It is thought to boost the immune system and help fight infection. It has been shown to increase the good bacteria in the gastrointestinal (GI) tract, which helps to treat ulcers, colitis, diverticulosis and Crohn's disease. It is also used to treat constipation, fibromyalgia, high blood pressure and high cholesterol. Chlorella has been used to treat cancer and also help protect the body from the effects of cancer radiation treatment.
The algae, which is a popular food supplement in Asia and has been used as energy-producing food for centuries, is often used to prevent or curb the spread of cancer, enhance immunity, promote a good balance of bacteria in the gut, and lower blood cholesterol. In Japan, it is traditionally used as a treatment for duodenal ulcers, gastritis, hypertension, diabetes, hypoglycemia, asthma, and constipation. More recently, it is has been touted as an effective therapy for elevated cholesterol levels, a prophylactic to ward of infections and, and adjunct treatment for cancer.
Chlorella is now used as an adjunct supplement during radiation treatment for cancer. Its abundance of chlorophyll is known to protect the body against ultraviolet radiation.
It is a nutrient-dense superfood that contains 60% protein, 18 amino acids (including all the essential amino acids), and various vitamins and minerals. One of its unique properties is a phytonutrient called CGF.
Chlorella provides all of the dietary-essential amino acids in excellent ratios. It is also a reliable source of essential fatty acids that are required for many important biochemical functions, including hormone balance. Chlorella also contains high levels of chlorophyll, beta-carotene and RNA/DNA. More than 20 vitamins and minerals are found in chlorella, including iron, calcium, potassium, magnesium, phosphorous, pro-vitamin A, vitamins C, B1, B2, B2, B5, B6, B12, E and K, biotin, inositol, folic acid, plus vitamins C, E and K.
Although the algae grow naturally in fresh water, Chlorella destined for human consumption is generally cultivated outdoors in mineral-rich freshwater ponds under direct sunlight.
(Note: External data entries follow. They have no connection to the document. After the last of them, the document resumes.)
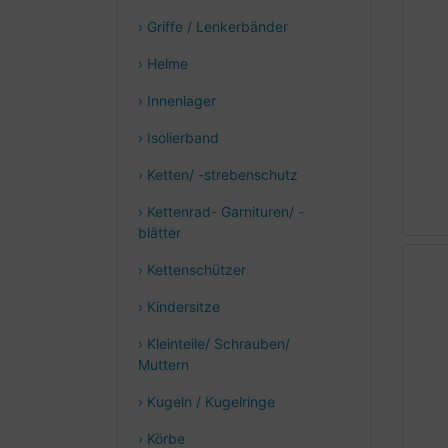
› Griffe / Lenkerbänder
› Helme
› Innenlager
› Isolierband
› Ketten/ -strebenschutz
› Kettenrad- Garnituren/ -
blätter
› Kettenschützer
› Kindersitze
› Kleinteile/ Schrauben/
Muttern
› Kugeln / Kugelringe
› Körbe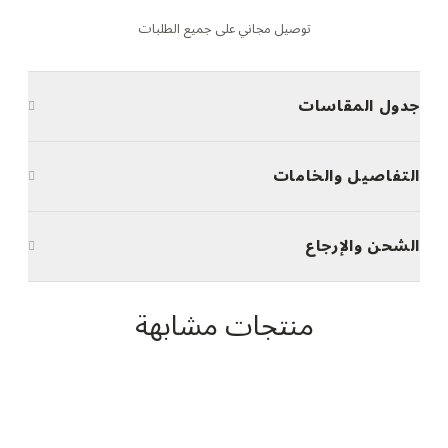
توصيل مجاني على جميع الطلبات
جدول المقاسات
التفاصيل والخامات
الشحن والإرجاع
منتجات مشابهة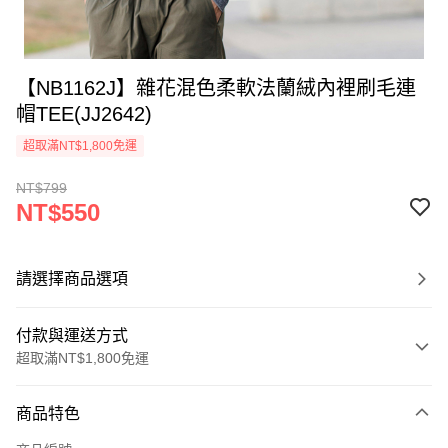
【NB1162J】雜花混色柔軟法蘭絨內裡刷毛連
帽TEE(JJ2642)
超取滿NT$1,800免運
NT$799
NT$550
請選擇商品選項
付款與運送方式
超取滿NT$1,800免運
付款方式
商品特色
信用卡一次付款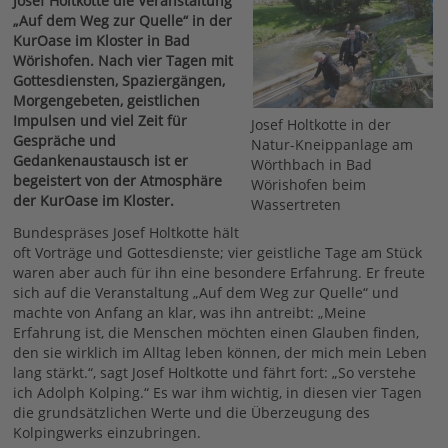
Josef Holtkotte die Veranstaltung
„Auf dem Weg zur Quelle“ in der
KurOase im Kloster in Bad
Wörishofen. Nach vier Tagen mit
Gottesdiensten, Spaziergängen,
Morgengebeten, geistlichen
Impulsen und viel Zeit für
Josef Holtkotte in der
Gespräche und
Natur-Kneippanlage am
Gedankenaustausch ist er
Wörthbach in Bad
begeistert von der Atmosphäre
Wörishofen beim
der KurOase im Kloster.
Wassertreten
Bundespräses Josef Holtkotte hält
oft Vorträge und Gottesdienste; vier geistliche Tage am Stück
waren aber auch für ihn eine besondere Erfahrung. Er freute
sich auf die Veranstaltung „Auf dem Weg zur Quelle“ und
machte von Anfang an klar, was ihn antreibt: „Meine
Erfahrung ist, die Menschen möchten einen Glauben finden,
den sie wirklich im Alltag leben können, der mich mein Leben
lang stärkt.“, sagt Josef Holtkotte und fährt fort: „So verstehe
ich Adolph Kolping.“ Es war ihm wichtig, in diesen vier Tagen
die grundsätzlichen Werte und die Überzeugung des
Kolpingwerks einzubringen.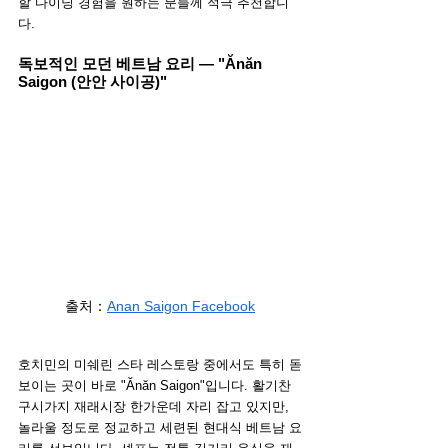
할 다이닝 경험을 원하는 분들께 적극 추천합니
다.
독보적인 모던 베트남 요리 — "Ănăn 
Saigon (안안 사이공)"
출처
：
Anan Saigon Facebook
호치민의 미쉐린 스타 레스토랑 중에서도 특히 돋
보이는 곳이 바로 "Ănăn Saigon"입니다. 활기찬 
구시가지 재래시장 한가운데 자리 잡고 있지만, 
놀라울 정도로 정교하고 세련된 현대식 베트남 요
The entire process from strain maintenance in the laboratory to harvesting of the final product is monitored by microbiologists to ensure optimal nutrient value and product purity. It is often combined with other natural green foods such as spirulina, wheat grass, barley greens, and sometimes seaweed.
Chlorella has been the focus of many medical and scientific research projects. Based on very early research, it appears that chlorella may play a role in fibromyalgia, hypertension, or ulcerative colitis and has an effect on the immune system. More studies are needed to confirm initial findings.
Research conducted in Japan suggests that chlorella may have antitumour activity against breast cancer. However, its main use in cancer therapy is to help remove radioactive particles from the body after radiation treatment.
So far, the bulk of evidence for chlorella's long list of medicinal powers comes from animal studies. Studies in mice have shown that Chlorella vulgaris can protect against the development and spread of cancer, and other rodent studies have shown that it lowers cholesterol and helps organisms get rid of toxic chemicals, such as dioxins.